-- Opening Marker --

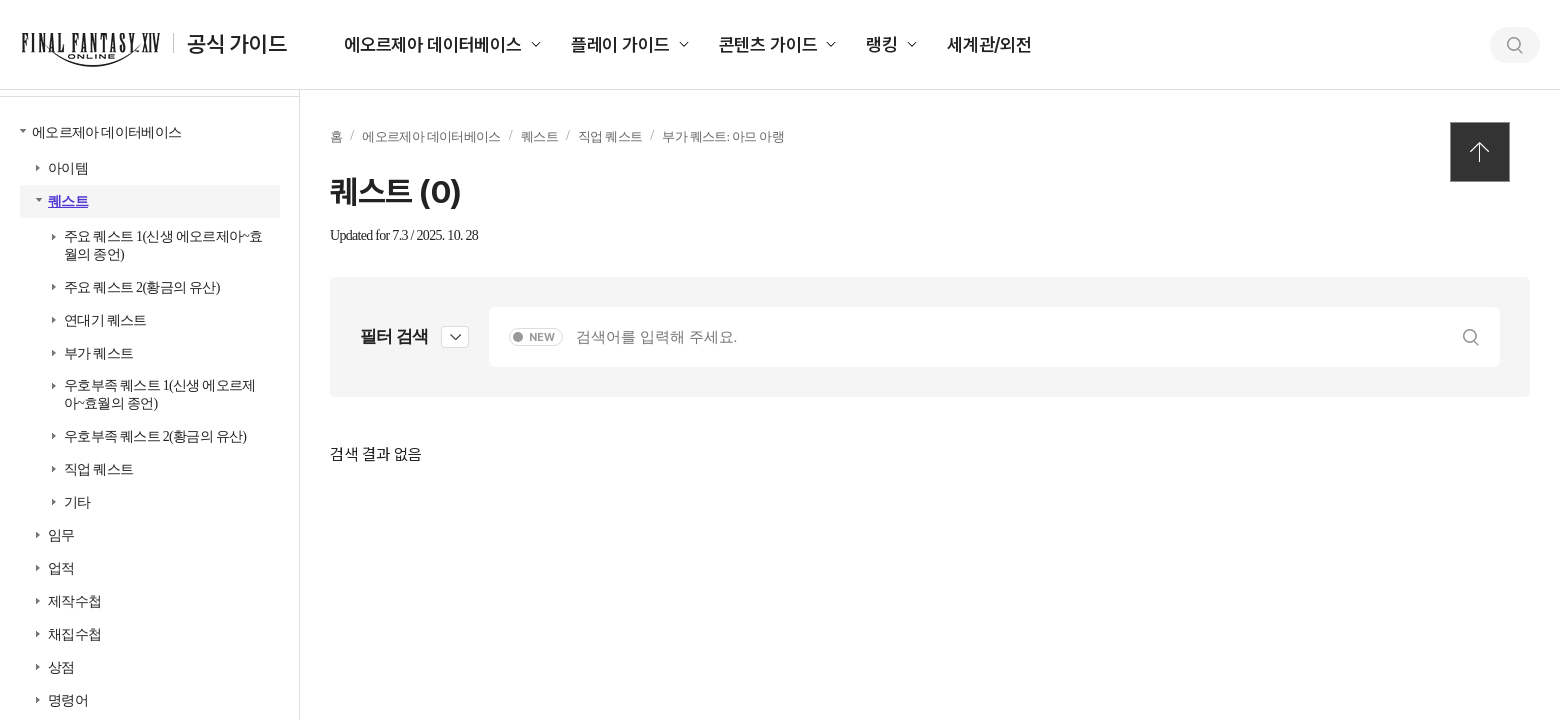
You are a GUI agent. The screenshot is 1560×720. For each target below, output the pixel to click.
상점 (61, 667)
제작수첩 (74, 601)
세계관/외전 (989, 44)
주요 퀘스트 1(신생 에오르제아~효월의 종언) (163, 245)
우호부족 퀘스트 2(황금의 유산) (155, 436)
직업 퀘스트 (98, 469)
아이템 (68, 168)
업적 (61, 568)
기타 (77, 502)
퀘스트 (68, 201)
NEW (542, 337)
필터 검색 (394, 336)
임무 (61, 535)
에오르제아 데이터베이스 (433, 44)
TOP (1480, 152)
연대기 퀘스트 (105, 320)
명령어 (68, 700)
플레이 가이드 (620, 44)
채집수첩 (74, 634)
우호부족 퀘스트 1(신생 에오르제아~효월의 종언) (160, 394)
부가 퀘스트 (98, 353)
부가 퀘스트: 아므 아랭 (723, 136)
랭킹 (882, 44)
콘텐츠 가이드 (768, 44)
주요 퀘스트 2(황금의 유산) (142, 287)
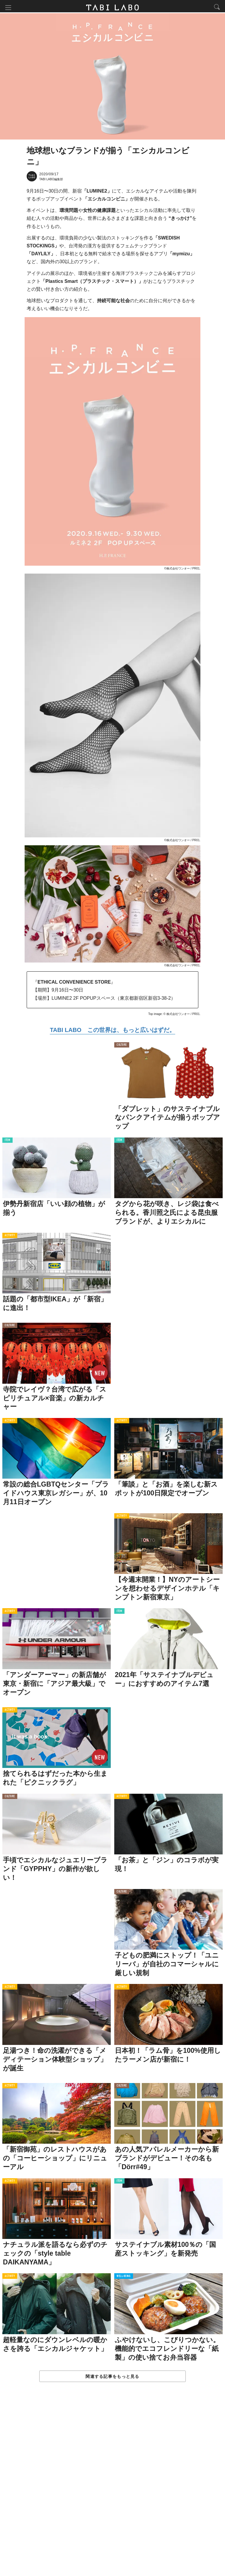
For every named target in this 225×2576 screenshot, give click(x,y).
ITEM (7, 1141)
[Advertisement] (112, 2486)
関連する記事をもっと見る (112, 2378)
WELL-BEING (124, 2277)
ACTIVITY (10, 1237)
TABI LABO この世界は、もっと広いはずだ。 (112, 1031)
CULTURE (122, 1046)
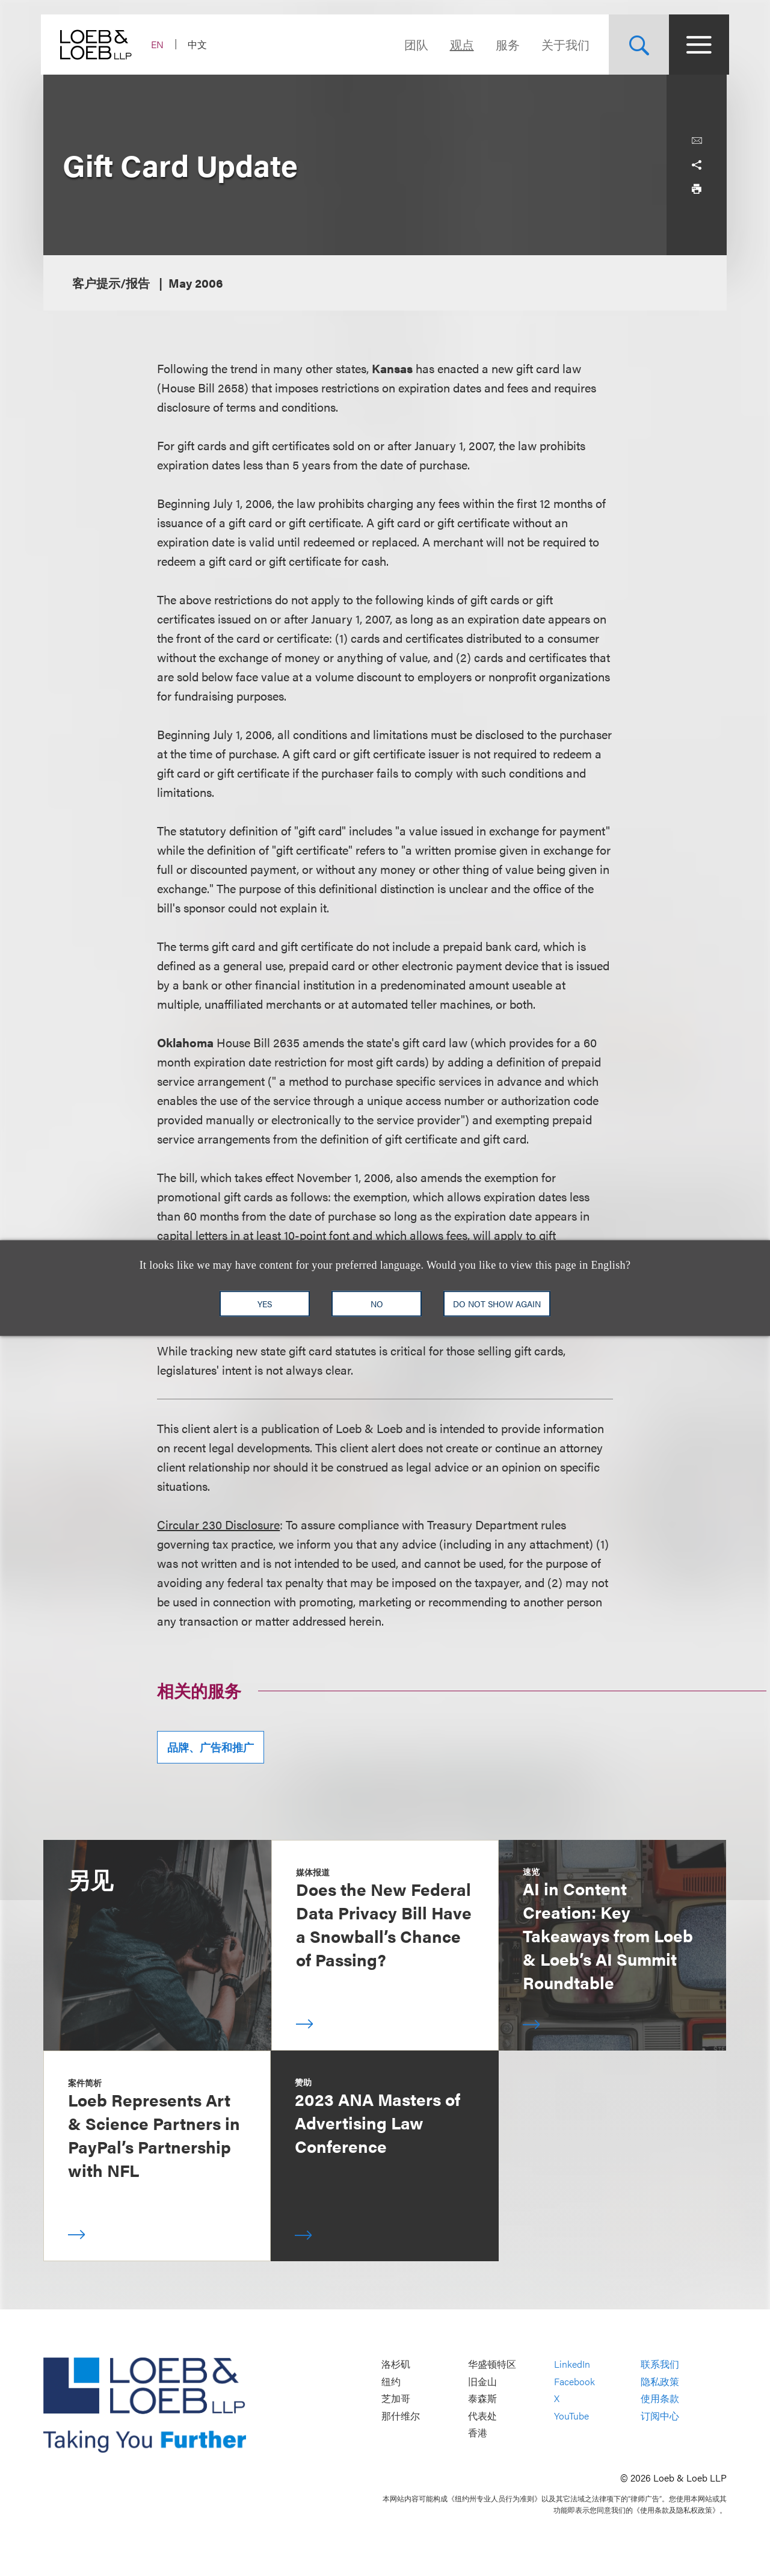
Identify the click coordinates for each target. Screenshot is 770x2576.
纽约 (391, 2381)
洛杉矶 (395, 2364)
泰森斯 (482, 2399)
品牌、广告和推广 (210, 1746)
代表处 (482, 2416)
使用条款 (660, 2399)
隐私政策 (660, 2381)
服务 (505, 44)
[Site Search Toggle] (636, 44)
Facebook (574, 2381)
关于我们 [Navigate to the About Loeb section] (563, 44)
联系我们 (660, 2364)
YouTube (571, 2416)
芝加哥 (395, 2399)
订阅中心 (660, 2416)
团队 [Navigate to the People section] (414, 44)
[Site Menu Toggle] (697, 44)
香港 (477, 2433)
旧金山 (482, 2381)
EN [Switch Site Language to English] (159, 44)
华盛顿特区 (492, 2364)
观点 (460, 44)
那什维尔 (400, 2416)
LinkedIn (572, 2364)
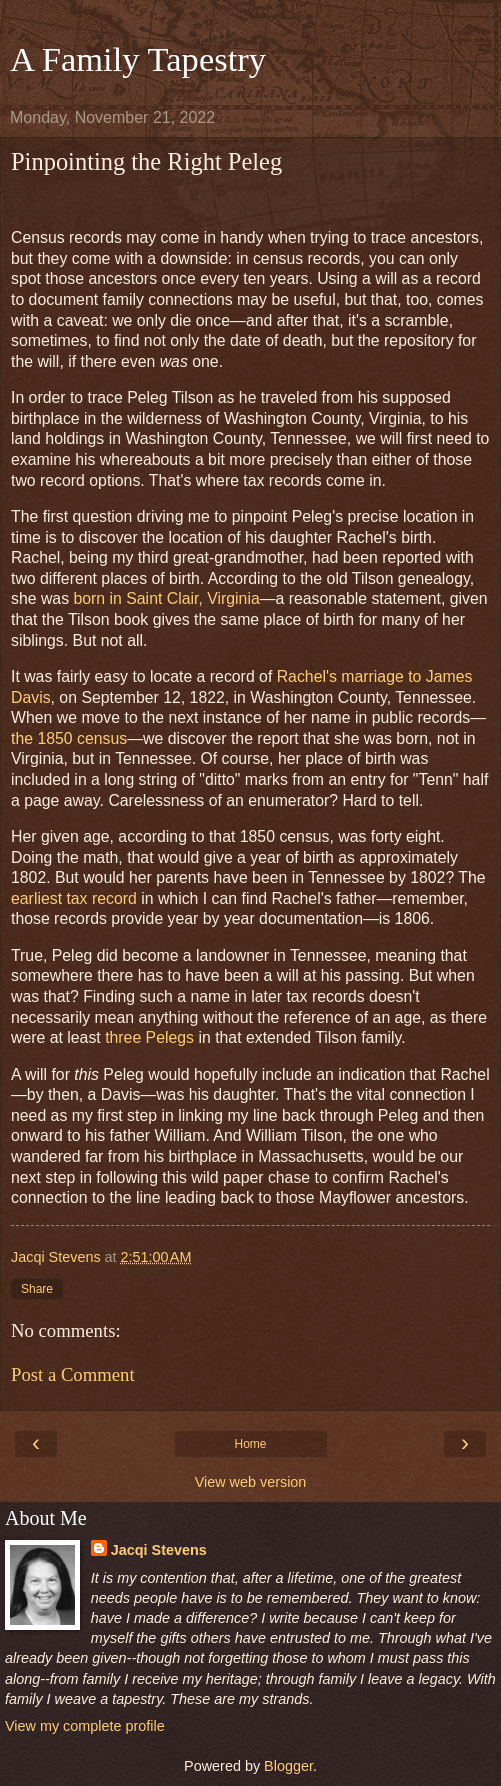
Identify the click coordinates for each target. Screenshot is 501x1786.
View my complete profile (85, 1726)
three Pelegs (149, 1037)
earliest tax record (74, 898)
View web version (251, 1482)
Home (250, 1444)
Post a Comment (73, 1374)
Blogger (288, 1766)
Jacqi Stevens (159, 1550)
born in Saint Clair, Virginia (166, 598)
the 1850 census (69, 738)
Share (37, 1289)
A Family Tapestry (138, 59)
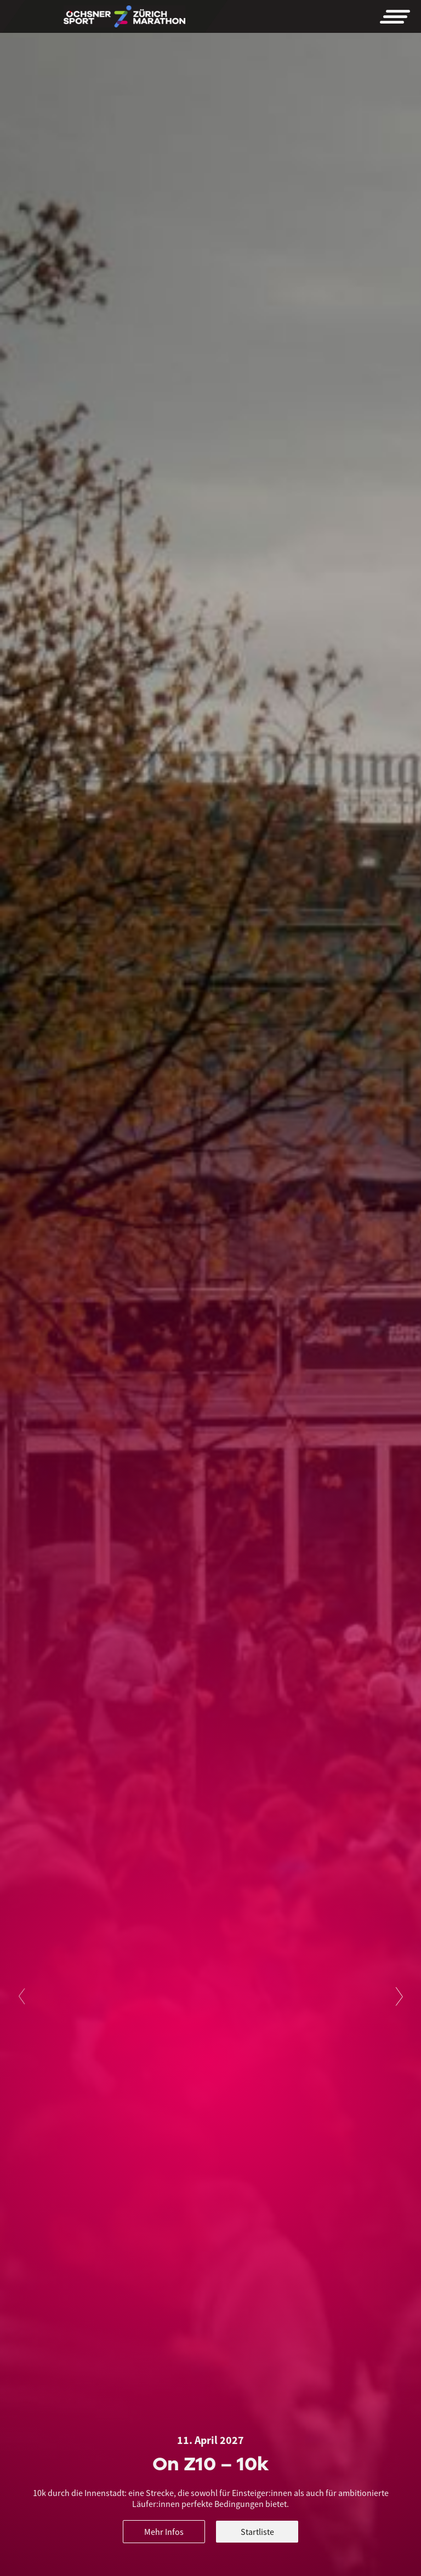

-- Closing Marker --

## ACTIVITY
Repeat, word for word, each of the records, omitting any image they hold.

## YOUR SOLUTION
You are a GUI agent. The screenshot is 1560×720. For each target below, output the pixel to click.
상점 (61, 667)
제작수첩 (74, 601)
세계관/외전 (989, 44)
주요 퀘스트 1(신생 에오르제아~효월의 종언) (163, 245)
우호부족 퀘스트 2(황금의 유산) (155, 436)
직업 퀘스트 (98, 469)
아이템 (68, 168)
업적 (61, 568)
기타 (77, 502)
퀘스트 (68, 201)
NEW (542, 337)
필터 검색 (394, 336)
임무 (61, 535)
에오르제아 데이터베이스 (433, 44)
TOP (1480, 152)
연대기 퀘스트 (105, 320)
명령어 (68, 700)
플레이 가이드 (620, 44)
채집수첩 (74, 634)
우호부족 퀘스트 1(신생 에오르제아~효월의 종언) (160, 394)
부가 퀘스트 (98, 353)
부가 퀘스트: 아므 아랭 (723, 136)
랭킹 (882, 44)
콘텐츠 가이드 (768, 44)
주요 퀘스트 2(황금의 유산) (142, 287)
For every named target in this 225×2576 screenshot, give click(x,y).
ITEM (7, 1141)
[Advertisement] (112, 2486)
関連する記事をもっと見る (112, 2378)
WELL-BEING (124, 2277)
ACTIVITY (10, 1237)
TABI LABO この世界は、もっと広いはずだ。 (112, 1031)
CULTURE (122, 1046)
Identify the click coordinates for each target. Screenshot is 770x2576.
纽约 (391, 2381)
洛杉矶 (395, 2364)
泰森斯 (482, 2399)
品牌、广告和推广 (210, 1746)
代表处 (482, 2416)
使用条款 (660, 2399)
隐私政策 (660, 2381)
服务 (505, 44)
[Site Search Toggle] (636, 44)
Facebook (574, 2381)
关于我们 [Navigate to the About Loeb section] (563, 44)
联系我们 (660, 2364)
YouTube (571, 2416)
芝加哥 (395, 2399)
订阅中心 (660, 2416)
团队 [Navigate to the People section] (414, 44)
[Site Menu Toggle] (697, 44)
香港 (477, 2433)
旧金山 (482, 2381)
EN [Switch Site Language to English] (159, 44)
华盛顿特区 (492, 2364)
观点 (460, 44)
那什维尔 (400, 2416)
LinkedIn (572, 2364)
Identify the click coordinates for each target. Screenshot is 501x1786.
View my complete profile (85, 1726)
three Pelegs (149, 1037)
earliest tax record (74, 898)
View web version (251, 1482)
Home (250, 1444)
Post a Comment (73, 1374)
Blogger (288, 1766)
Jacqi Stevens (159, 1550)
born in Saint Clair, Virginia (166, 598)
the 1850 census (69, 738)
Share (37, 1289)
A Family Tapestry (138, 59)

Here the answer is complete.